> **Data extracts**
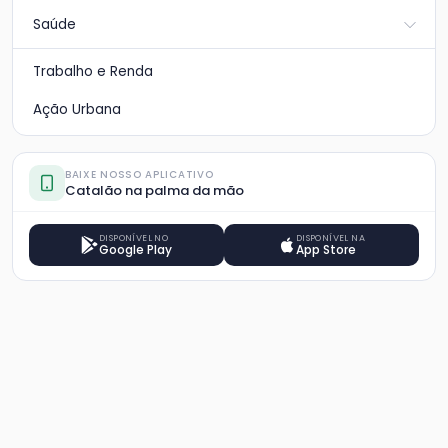
Saúde
Trabalho e Renda
Ação Urbana
BAIXE NOSSO APLICATIVO
Catalão na palma da mão
DISPONÍVEL NO
DISPONÍVEL NA
Google Play
App Store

> **What you will do**
Whenever a picture appears in the listing, leave it out; copy everything else exactly.

> **Your response**
Saúde
Trabalho e Renda
Ação Urbana
BAIXE NOSSO APLICATIVO
Catalão na palma da mão
DISPONÍVEL NO
DISPONÍVEL NA
Google Play
App Store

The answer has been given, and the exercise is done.